Разобраться • 6 декабря 2022

«Усидеть на двух стульях больше не получится». Что произошло с российским венчуром в 2022 году

«Усидеть на двух стульях больше не получится». Что произошло с российским венчуром в 2022 году

Текст: Наталья Покровская

Обложка: Midjourney


Венчурный рынок — одна из самых чувствительных к геополитическим штормам сфер. Что произошло с ним в России после начала «спецоперации»? Можно ли с уверенностью сказать, что отечественный венчур умер? Или он трансформировался в новую модель, к которой фондам и стартапам стоит начинать приспосабливаться? Inc. спросил об этом у российских и международных инвесторов.

«Рынок рискованных инвестиций в России монополизирован»

Константин Синюшин

управляющий партнер венчурного фонда The Untitled Ventures (в портфеле Wizart, Pure, Sarafan, Voximplant и др.)

Нужно констатировать, что в конце 2022 года венчурный рынок в России мертв. Я не хочу сказать, что внутри страны все совсем плохо с бизнес-климатом. Рынок просто перестает быть венчурным и переходит на дивидендную модель: это когда кто-то инвестировал в компанию, которая разработала продукт, продала двум-трем крупным заказчикам и существует на доходы от обслуживания этих клиентов, выплачивая им дивиденды. Это вполне себе нормальный бизнес, который может быть успешным, просто не венчур. Более того, дивидендные модели внутри страны будут работать даже лучше, чем прежде, потому что в пострадавшие от санкций отрасли (IT, автомобильную промышленность, авиастроение и др.) будет вливаться больше внутренних — государственных и частных — денег.

2022 год разделил венчурных предпринимателей на две важные категории: тех, кто решил уехать, и тех, кто решил остаться. Первые, очевидно, будут сталкиваться с новыми для себя проблемами, но так или иначе останутся в венчуре. Вторые, возможно, получат какие-то дополнительные бенефиты (низкая конкуренция, заказы от государства), но перестанут быть венчурными по своей сути. Рынок «рискованных инвестиций» в России стал крайне ограничен и монополизирован — в текущих условиях о существенном заработке на капитализации говорить не приходится, — поэтому компаниям, оставшимся здесь, придется обращаться к традиционным прямым инвестициям от банков или партнеров.

Многолетняя балансировка на двух стульях, под которыми метафорические имеются в виду российский и международный рынки, прекращается. Теперь нужно выбрать какой-то один стул и на этом стуле усесться как можно крепче.

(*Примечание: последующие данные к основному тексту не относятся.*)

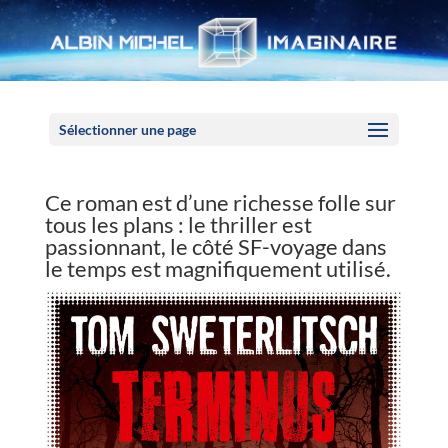
Panneau de gestion des cookies
Sélectionner une page
Ce roman est d’une richesse folle sur
tous les plans : le thriller est
passionnant, le côté SF-voyage dans
le temps est magnifiquement utilisé.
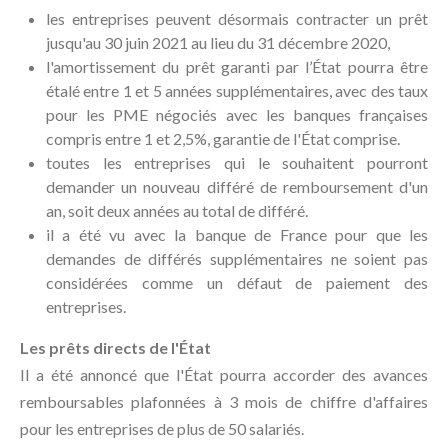
les entreprises peuvent désormais contracter un prêt
jusqu'au 30 juin 2021 au lieu du 31 décembre 2020,
l'amortissement du prêt garanti par l’État pourra être
étalé entre 1 et 5 années supplémentaires, avec des taux
pour les PME négociés avec les banques françaises
compris entre 1 et 2,5%, garantie de l'État comprise.
toutes les entreprises qui le souhaitent pourront
demander un nouveau différé de remboursement d'un
an, soit deux années au total de différé.
il a été vu avec la banque de France pour que les
demandes de différés supplémentaires ne soient pas
considérées comme un défaut de paiement des
entreprises.
Les prêts directs de l'État
Il a été annoncé que l'État pourra accorder des avances
remboursables plafonnées à 3 mois de chiffre d'affaires
pour les entreprises de plus de 50 salariés.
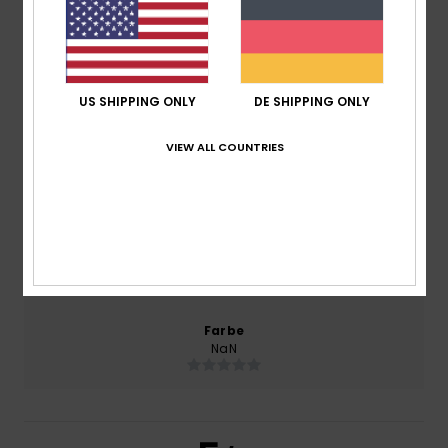
2026
100% unserer Kunden empfehlen dieses Produkt
Komfort
US SHIPPING ONLY
DE SHIPPING ONLY
NaN
VIEW ALL COUNTRIES
Preis-Leistungs-Verhältnis
5.0
Größe
Material
5.0
Zu klein
Zu groß
Farbe
NaN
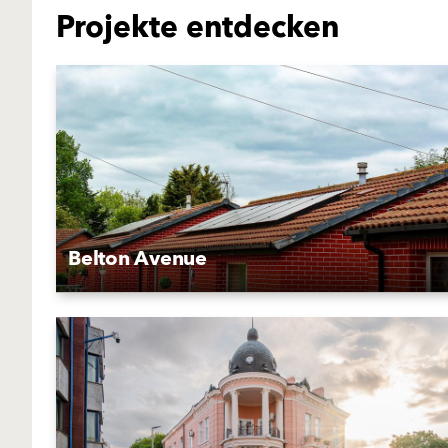
Projekte entdecken
Belton Avenue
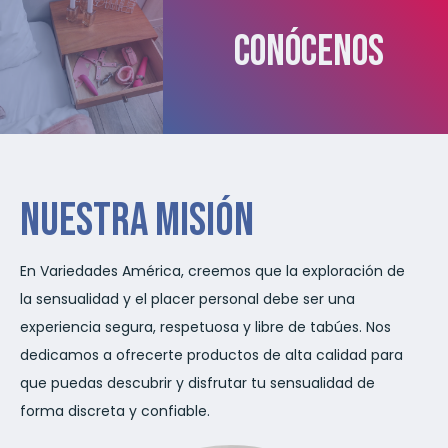
Conócenos
Nuestra misión
En Variedades América, creemos que la exploración de
la sensualidad y el placer personal debe ser una
experiencia segura, respetuosa y libre de tabúes. Nos
dedicamos a ofrecerte productos de alta calidad para
que puedas descubrir y disfrutar tu sensualidad de
forma discreta y confiable.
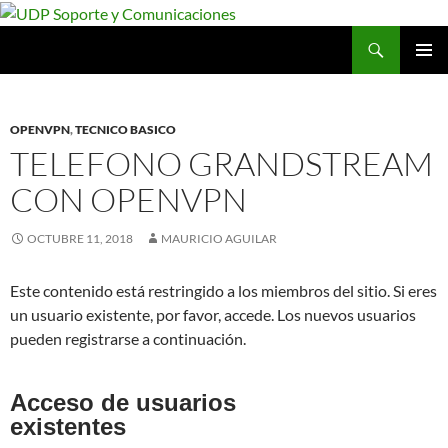
Saltar
al
Buscar
UDP Soporte y Comunicaciones
contenido
MENÚ
PRINCI
OPENVPN
,
TECNICO BASICO
TELEFONO GRANDSTREAM
CON OPENVPN
OCTUBRE 11, 2018
MAURICIO AGUILAR
Este contenido está restringido a los miembros del sitio. Si eres
un usuario existente, por favor, accede. Los nuevos usuarios
pueden registrarse a continuación.
Acceso de usuarios
existentes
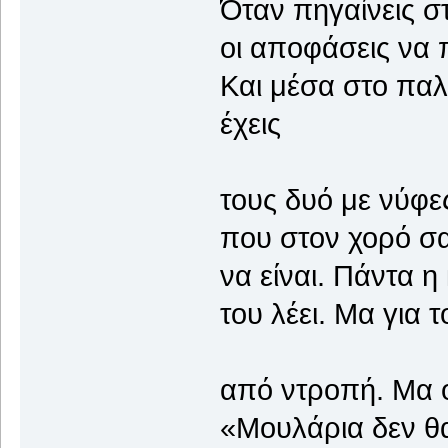
Όταν πηγαίνεις σ
οι αποφάσεις να 
Και μέσα στο παλ
έχεις
τους δυό με νύφες
που στον χορό σ
να είναι. Πάντα η
του λέει. Μα για 
από ντροπή. Μα ο
«Μουλάρια δεν θ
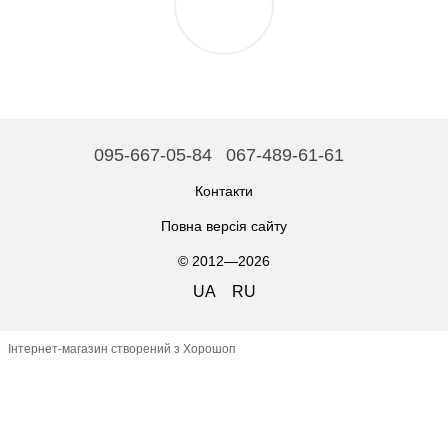
095-667-05-84
067-489-61-61
Контакти
Повна версія сайту
© 2012—2026
UA
RU
Інтернет-магазин створений з Хорошоп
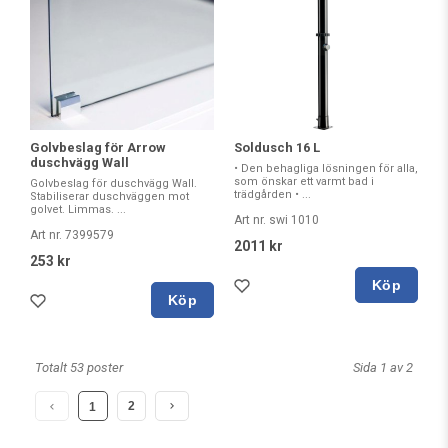
Golvbeslag för Arrow
Soldusch 16 L
duschvägg Wall
• Den behagliga lösningen för alla,
som önskar ett varmt bad i
Golvbeslag för duschvägg Wall.
trädgården • ...
Stabiliserar duschväggen mot
golvet. Limmas. ...
Art nr. swi 1010
Art nr. 7399579
2011 kr
253 kr
Köp
Köp
Totalt 53 poster
Sida 1 av 2
2
1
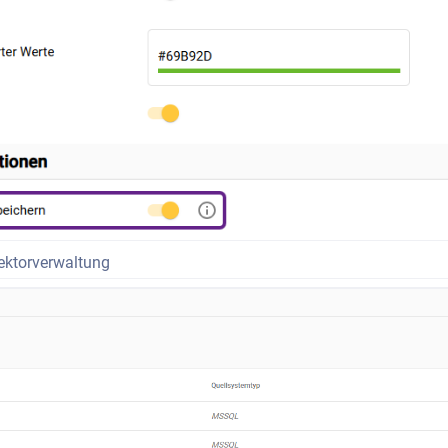
ektorverwaltung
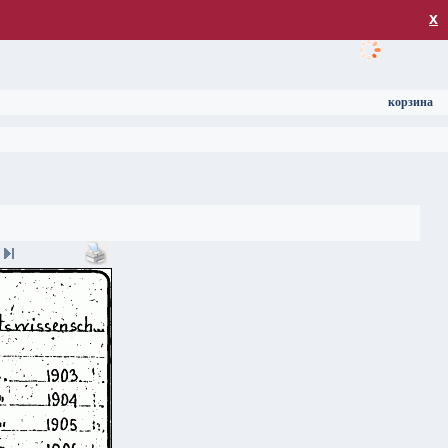
загрузка
х
корзина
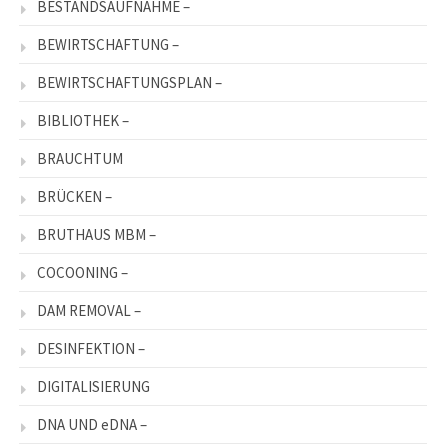
BESTANDSAUFNAHME –
BEWIRTSCHAFTUNG –
BEWIRTSCHAFTUNGSPLAN –
BIBLIOTHEK –
BRAUCHTUM
BRÜCKEN –
BRUTHAUS MBM –
COCOONING –
DAM REMOVAL –
DESINFEKTION –
DIGITALISIERUNG
DNA UND eDNA –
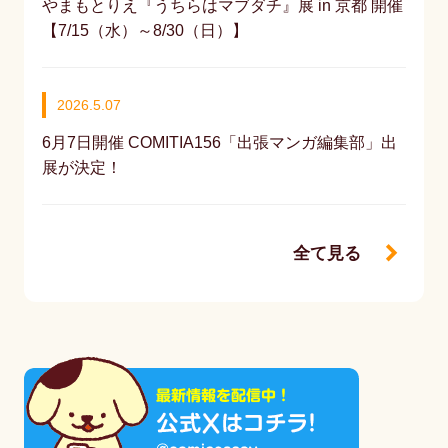
やまもとりえ『うちらはマブダチ』展 in 京都 開催
【7/15（水）～8/30（日）】
2026.5.07
6月7日開催 COMITIA156「出張マンガ編集部」出
展が決定！
全て見る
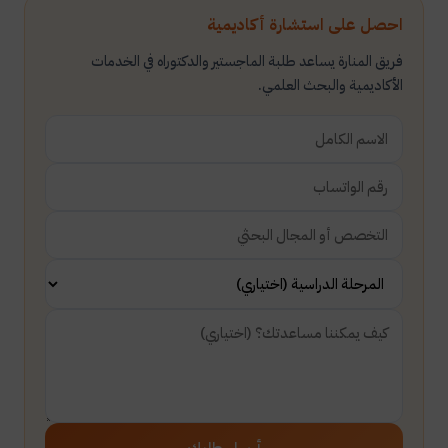
احصل على استشارة أكاديمية
فريق المنارة يساعد طلبة الماجستير والدكتوراه في الخدمات
الأكاديمية والبحث العلمي.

Главных причин происходящего две, и они связаны между собой. Первая — изоляция России от европейских и американских партнеров. Этот фактор по сути закрыл путь российским стартапам к работе на привычный международный рынок: невозможно проводить трансакции, платить сотрудникам, получать транши инвестиций. Вторая — массовые отъезды игроков венчурного рынка. На самом деле, если мы посмотрим на динамику отъездов, то увидим, что люди начали уезжать еще два-четыре года назад. Просто после начала «спецоперации» иммиграция приобрела обвальный характер. Люди склонны все время откладывать так называемый решающий разрыв, так оно и происходило все эти годы. «Спецоперация» стала тем самым фактором, из-за которого все отложенные переезды в течение нескольких месяцев начали воплощаться в жизнь.

Большую роль в исходе стартапов из России сыграло и то, что после 21 сентября начали уезжать сотрудники многих компаний вне зависимости от локации работодателя. Была, конечно, попытка Минцифры дать отсрочки всем айтишникам, но по факту люди, у которых было альтернативное предложение, принимали его. А те, кто были в зоне риска, уезжали и без рабочих предложений — в никуда.

У российских инвесторов, желающих вложиться в иностранные проекты, дела обстоят даже тяжелее, чем у стартапов. Деньги от российских инвесторов принимают гораздо хуже, потому что здесь дополнительные риски для компаний-реципиентов в огромных количествах: привлечь новые раунды от иностранных фондов после российского транша сейчас очень сложно. И здесь речь не только о госденьгах так таковых: банковский комплаенс не проходят даже те, кто считается так называемой политически значимой персоной в России. К ним, например, относятся генеральные директора даже самых мелких «дочек» госкорпораций. По этой причине все наши проекты портфельные за границей, сам фонд структурирован в Люксембурге и аккумулирует только европейские частные деньги.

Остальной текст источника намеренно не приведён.